ECONOMYNEXT – Sri Lanka’s central bank has explained its regulation of leasing and finance companies (non-bank financial institutions) and how it cancels the licenses and liquidates such firms when they fail to follow regulations.

“The CBSL does not ensure that an LFC under its regulation and supervision does not fail but would take all possible efforts to prevent such failure,” the Central Bank said.

“It is categorically stated that no banking regulator extends such assurance, which is evidenced by failures of many reputed international banking institutions during the last several decades.

“In this light, it is reiterated that CBSL does not guarantee the return of deposits of a regulated financial institution, and repayment of such deposits from CBSL funds.

“In 2010, CBSL established the Sri Lanka Deposit Insurance and Liquidity Support Scheme (the scheme), which currently pays a maximum of Rs. 600,000 per depositor for each financial institution of which licence is cancelled or suspended.”

Effective regulators usually liquidates firms quickly when capital fall short (bad loans or frauds are at an early stage), so that depositors can get back most of their money topped up with deposit insurance funds.

In Sri Lanka delays in liquidation in the past (regulatory forbearance) due to the lack of a quick resolution procedure or deliberate holding back, had been blamed for worsening problems.

Sri Lanka’s central bank has recently come under fire for speeding up resolution of long delayed cases.

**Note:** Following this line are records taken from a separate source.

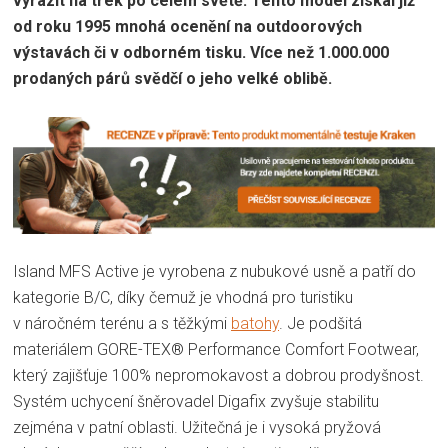
vyrazit na trek po celém světě. Tento model získal již
od roku 1995 mnohá ocenění na outdoorových
výstavách či v odborném tisku. Více než 1.000.000
prodaných párů svědčí o jeho velké oblibě.
Island MFS Active je vyrobena z nubukové usně a patří do
kategorie B/C, díky čemuž je vhodná pro turistiku
v náročném terénu a s těžkými
batohy
. Je podšitá
materiálem GORE-TEX® Performance Comfort Footwear,
který zajišťuje 100% nepromokavost a dobrou prodyšnost.
Systém uchycení šněrovadel Digafix zvyšuje stabilitu
zejména v patní oblasti. Užitečná je i vysoká pryžová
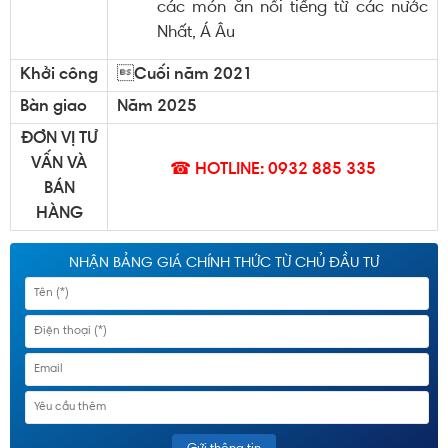
các món ăn nổi tiếng từ các nước
Nhất, Á Âu
Khởi công
Cuối năm 2021
Bàn giao
Năm 2025
ĐƠN VỊ TƯ
VẤN VÀ
☎ HOTLINE: 0932 885 335
BÁN
HÀNG
NHẬN BẢNG GIÁ CHÍNH THỨC TỪ CHỦ ĐẦU TƯ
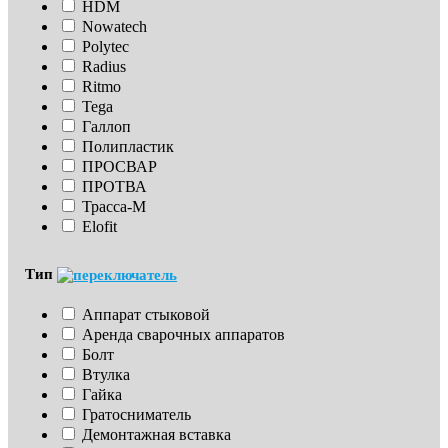
HDM
Nowatech
Polytec
Radius
Ritmo
Tega
Галлоп
Полипластик
ПРОСВАР
ПРОТВА
Трасса-М
Elofit
Тип
Аппарат стыковой
Аренда сварочных аппаратов
Болт
Втулка
Гайка
Гратосниматель
Демонтажная вставка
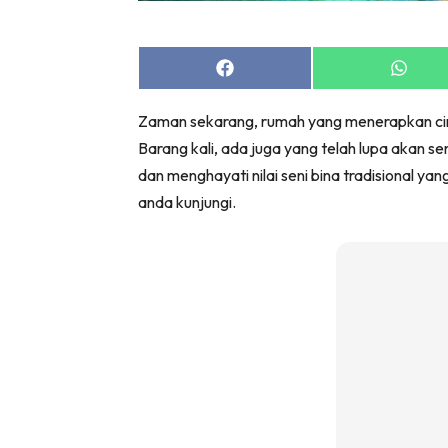
Bil
Da
Ru
Share
Share
on
on
Make O
Facebook
Whats
Zaman sekarang, rumah yang menerapkan ciri-c
Bil
Barang kali, ada juga yang telah lupa akan sen
Bil
dan menghayati nilai seni bina tradisional yan
Da
anda kunjungi.
Ru
Ru
Menarik
Ca
Im
Ma
De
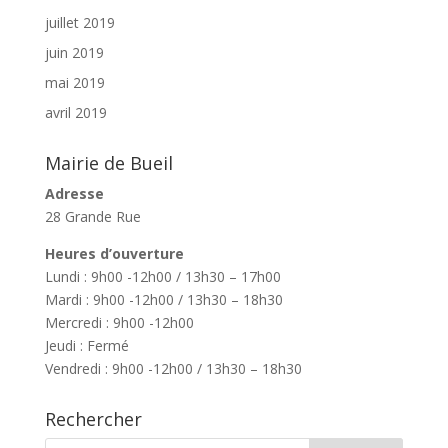
juillet 2019
juin 2019
mai 2019
avril 2019
Mairie de Bueil
Adresse
28 Grande Rue
Heures d’ouverture
Lundi : 9h00 -12h00 / 13h30 – 17h00
Mardi : 9h00 -12h00 / 13h30 – 18h30
Mercredi : 9h00 -12h00
Jeudi : Fermé
Vendredi : 9h00 -12h00 / 13h30 – 18h30
Rechercher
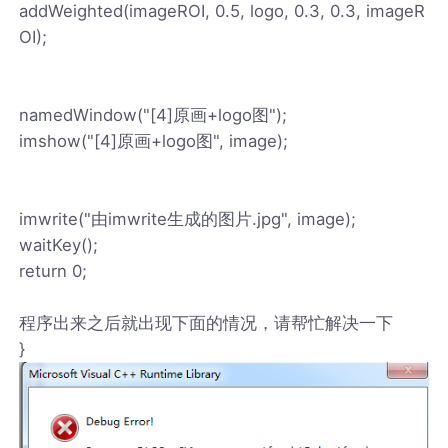
addWeighted(imageROI, 0.5, logo, 0.3, 0.3, imageR
OI);
namedWindow("[4]原画+logo图");
imshow("[4]原画+logo图", image);
imwrite("由imwrite生成的图片.jpg", image);
waitKey();
return 0;
程序出来之后就出现下面的情况，请帮忙解决一下
}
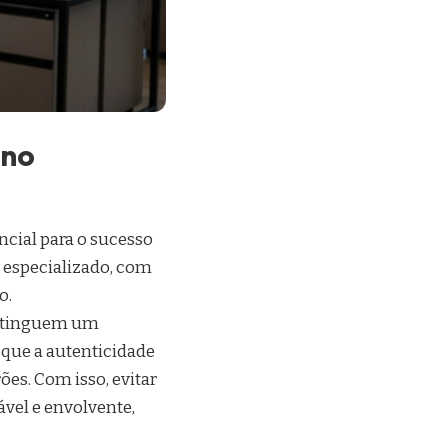
 no
cial para o sucesso
a especializado, com
o.
istinguem um
 que a autenticidade
ões. Com isso, evitar
ável e envolvente,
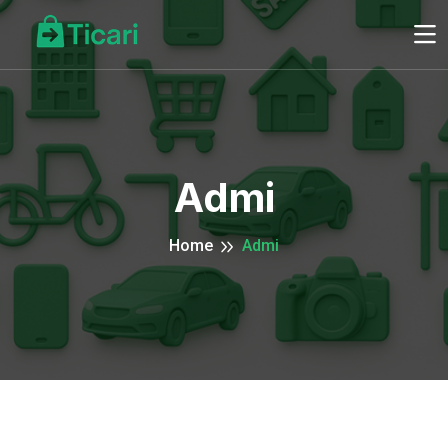
Admi
Home
Admi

The bank is also promoting a new law to bring unregulated firms into a framework.

In most countries when regulators bring unregulated firms into a framework, a new set of unregulated firms come up, generally known as ‘shadow banking’, analysts say.

However money printing, or deposit rate price controls, which lead to artificially low deposit rates in the regulated financial sector, compared to inflation or depreciation may prompt the public to seek higher returns in risky shadow banking sectors.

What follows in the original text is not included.